Time series data, which consists of data points arranged in chronological order, is vital in diverse sectors such as finance, healthcare, and meteorology.
The art of feature engineering, where new features are derived from existing data, is a crucial aspect of developing precise and dependable predictive models.
In this article, we will discuss some essential base tips for feature engineering with time series data to help you harness the full potential of your data and improve the performance of your machine learning models.
We will delve into date and time features, domain-specific features, lag features, rolling and expanding window functions, exponential smoothing, and seasonal decomposition.
By mastering these techniques, you will be better equipped to uncover hidden patterns, trends, and relationships within your time series data and enhance your model's ability to make accurate predictions.
Time series data often comes with timestamps that provide valuable information about the data.
Extracting date and time features such as day, month, year, day of the week, and hour can help improve the model's performance by capturing patterns and trends related to these temporal components.
Seasonality, holidays, and weekends are examples of cyclical patterns that can be identified using date and time features.
Incorporating domain-specific features can significantly enhance the performance of a machine-learning model.

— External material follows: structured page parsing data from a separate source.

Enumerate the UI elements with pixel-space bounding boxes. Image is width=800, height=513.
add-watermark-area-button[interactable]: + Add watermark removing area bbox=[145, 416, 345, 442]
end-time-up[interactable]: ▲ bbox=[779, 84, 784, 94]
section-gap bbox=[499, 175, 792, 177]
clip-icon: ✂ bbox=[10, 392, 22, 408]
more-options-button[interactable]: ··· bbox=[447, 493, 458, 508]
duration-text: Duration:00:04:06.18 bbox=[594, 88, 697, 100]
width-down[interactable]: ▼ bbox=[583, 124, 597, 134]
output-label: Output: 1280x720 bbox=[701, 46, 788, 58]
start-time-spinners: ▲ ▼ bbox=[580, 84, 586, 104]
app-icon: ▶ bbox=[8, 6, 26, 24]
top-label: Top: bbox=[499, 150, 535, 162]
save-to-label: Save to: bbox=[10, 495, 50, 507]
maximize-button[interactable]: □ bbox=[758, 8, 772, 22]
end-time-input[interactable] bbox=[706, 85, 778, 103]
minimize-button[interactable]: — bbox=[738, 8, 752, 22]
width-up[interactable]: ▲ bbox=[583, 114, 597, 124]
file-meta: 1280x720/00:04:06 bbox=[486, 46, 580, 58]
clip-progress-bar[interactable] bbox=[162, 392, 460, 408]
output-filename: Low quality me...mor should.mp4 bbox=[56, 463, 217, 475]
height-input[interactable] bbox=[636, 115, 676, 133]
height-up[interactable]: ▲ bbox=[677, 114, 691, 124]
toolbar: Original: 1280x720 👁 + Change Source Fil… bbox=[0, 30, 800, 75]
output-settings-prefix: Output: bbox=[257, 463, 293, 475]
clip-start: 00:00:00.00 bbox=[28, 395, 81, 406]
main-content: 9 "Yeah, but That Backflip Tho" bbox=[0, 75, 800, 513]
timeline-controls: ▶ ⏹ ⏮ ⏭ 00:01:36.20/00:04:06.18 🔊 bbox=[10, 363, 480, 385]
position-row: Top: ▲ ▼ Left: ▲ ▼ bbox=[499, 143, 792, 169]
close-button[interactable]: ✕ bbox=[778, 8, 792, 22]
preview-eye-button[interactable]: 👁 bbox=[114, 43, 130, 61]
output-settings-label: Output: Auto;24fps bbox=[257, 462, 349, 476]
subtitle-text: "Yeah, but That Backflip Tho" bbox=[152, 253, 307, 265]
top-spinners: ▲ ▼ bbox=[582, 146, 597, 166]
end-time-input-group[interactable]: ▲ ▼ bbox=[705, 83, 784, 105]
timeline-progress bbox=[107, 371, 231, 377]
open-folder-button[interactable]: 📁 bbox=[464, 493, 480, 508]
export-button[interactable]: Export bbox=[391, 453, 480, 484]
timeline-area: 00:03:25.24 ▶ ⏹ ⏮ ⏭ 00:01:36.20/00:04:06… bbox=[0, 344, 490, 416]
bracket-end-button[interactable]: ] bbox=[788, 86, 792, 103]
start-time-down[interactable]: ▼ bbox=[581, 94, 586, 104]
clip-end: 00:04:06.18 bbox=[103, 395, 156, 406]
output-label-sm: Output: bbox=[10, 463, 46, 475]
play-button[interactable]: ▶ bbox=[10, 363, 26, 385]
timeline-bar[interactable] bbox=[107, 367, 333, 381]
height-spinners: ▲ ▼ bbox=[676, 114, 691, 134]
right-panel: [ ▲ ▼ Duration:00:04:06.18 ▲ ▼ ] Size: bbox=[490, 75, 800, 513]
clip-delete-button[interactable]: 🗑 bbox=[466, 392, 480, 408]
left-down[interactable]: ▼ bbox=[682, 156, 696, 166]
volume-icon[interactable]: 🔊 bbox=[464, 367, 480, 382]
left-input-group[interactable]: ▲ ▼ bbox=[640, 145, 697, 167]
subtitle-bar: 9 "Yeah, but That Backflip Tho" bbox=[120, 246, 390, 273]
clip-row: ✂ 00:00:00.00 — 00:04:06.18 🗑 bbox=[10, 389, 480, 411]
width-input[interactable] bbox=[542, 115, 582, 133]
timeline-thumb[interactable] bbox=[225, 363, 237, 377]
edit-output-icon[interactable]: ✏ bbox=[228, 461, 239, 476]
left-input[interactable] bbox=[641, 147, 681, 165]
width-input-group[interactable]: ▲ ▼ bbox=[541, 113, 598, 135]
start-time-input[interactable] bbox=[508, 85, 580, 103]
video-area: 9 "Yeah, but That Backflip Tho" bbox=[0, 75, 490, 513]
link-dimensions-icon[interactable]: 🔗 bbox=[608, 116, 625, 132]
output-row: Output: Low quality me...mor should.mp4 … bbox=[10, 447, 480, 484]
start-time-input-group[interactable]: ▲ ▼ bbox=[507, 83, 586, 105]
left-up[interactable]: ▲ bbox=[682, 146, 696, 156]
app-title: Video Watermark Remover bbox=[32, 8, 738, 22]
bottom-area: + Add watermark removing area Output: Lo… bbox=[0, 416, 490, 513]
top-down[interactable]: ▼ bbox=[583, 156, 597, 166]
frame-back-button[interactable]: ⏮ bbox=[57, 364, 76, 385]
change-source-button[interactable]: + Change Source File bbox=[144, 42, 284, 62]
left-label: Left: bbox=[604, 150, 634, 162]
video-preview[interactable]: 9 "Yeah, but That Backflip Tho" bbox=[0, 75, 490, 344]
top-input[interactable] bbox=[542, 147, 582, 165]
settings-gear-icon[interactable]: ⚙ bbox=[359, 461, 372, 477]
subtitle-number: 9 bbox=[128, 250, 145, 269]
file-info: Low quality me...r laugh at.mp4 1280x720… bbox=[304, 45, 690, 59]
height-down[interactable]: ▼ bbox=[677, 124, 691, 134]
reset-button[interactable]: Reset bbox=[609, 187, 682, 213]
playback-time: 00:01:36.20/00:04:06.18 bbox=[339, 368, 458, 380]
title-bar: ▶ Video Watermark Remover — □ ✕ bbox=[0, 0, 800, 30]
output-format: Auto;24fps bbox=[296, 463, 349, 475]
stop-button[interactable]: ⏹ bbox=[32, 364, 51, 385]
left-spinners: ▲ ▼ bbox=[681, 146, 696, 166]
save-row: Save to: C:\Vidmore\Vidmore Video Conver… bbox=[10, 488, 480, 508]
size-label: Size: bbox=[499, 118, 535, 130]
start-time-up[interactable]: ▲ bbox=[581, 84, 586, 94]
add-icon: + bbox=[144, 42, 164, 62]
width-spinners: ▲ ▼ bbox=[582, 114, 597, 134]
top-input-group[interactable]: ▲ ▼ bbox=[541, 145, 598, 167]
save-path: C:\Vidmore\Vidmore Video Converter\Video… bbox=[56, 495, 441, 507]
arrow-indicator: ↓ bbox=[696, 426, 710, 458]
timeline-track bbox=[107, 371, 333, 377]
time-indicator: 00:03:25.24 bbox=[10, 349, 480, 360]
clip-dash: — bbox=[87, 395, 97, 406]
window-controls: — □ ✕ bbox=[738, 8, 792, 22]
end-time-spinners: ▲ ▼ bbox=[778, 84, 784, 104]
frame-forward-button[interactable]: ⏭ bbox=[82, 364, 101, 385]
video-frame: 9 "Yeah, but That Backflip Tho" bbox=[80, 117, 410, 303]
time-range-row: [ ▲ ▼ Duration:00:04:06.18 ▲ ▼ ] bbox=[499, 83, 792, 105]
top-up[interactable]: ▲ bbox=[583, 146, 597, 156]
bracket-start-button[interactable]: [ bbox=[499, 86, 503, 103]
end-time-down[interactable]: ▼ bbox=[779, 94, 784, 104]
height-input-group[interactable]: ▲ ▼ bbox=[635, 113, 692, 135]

Domain-specific features are derived from expert knowledge in the relevant field and can provide valuable information that is not present in the raw time series data.
For example, in finance, the volatility index or other economic indicators can be used as additional features to improve the prediction of stock prices.
Here is an example of my own function that was widely used across quant hedge fund practices:
def extract_date_features(data):
data['Year'] = data.index.year
data['Month'] = data.index.month
data['Day'] = data.index.day
data['Weekday'] = data.index.weekday
data['Day_of_year'] = data.index.dayofyear
data['Week_of_year'] = data.index.isocalendar().week
data['Quarter'] = data.index.quarter
data['Is_month_start'] = data.index.is_month_start
data['Is_month_end'] = data.index.is_month_end
data['Is_quarter_start'] = data.index.is_quarter_start
data['Is_quarter_end'] = data.index.is_quarter_end
data['Is_year_start'] = data.index.is_year_start
data['Is_year_end'] = data.index.is_year_end
data['Days_in_month'] = data.index.days_in_month
data['Is_leap_year'] = data.index.is_leap_year
data['Elapsed_days'] = (data.index - data.index.min()).days
data['Weekday_name'] = data.index.day_name()
data['Month_name'] = data.index.month_name()
data['Is_weekend'] = data['Weekday'].apply(lambda x: x >= 5)
data['Is_weekday'] = ~data['Is_weekend']
data['Days_till_month_end'] = data['Days_in_month'] - data['Day']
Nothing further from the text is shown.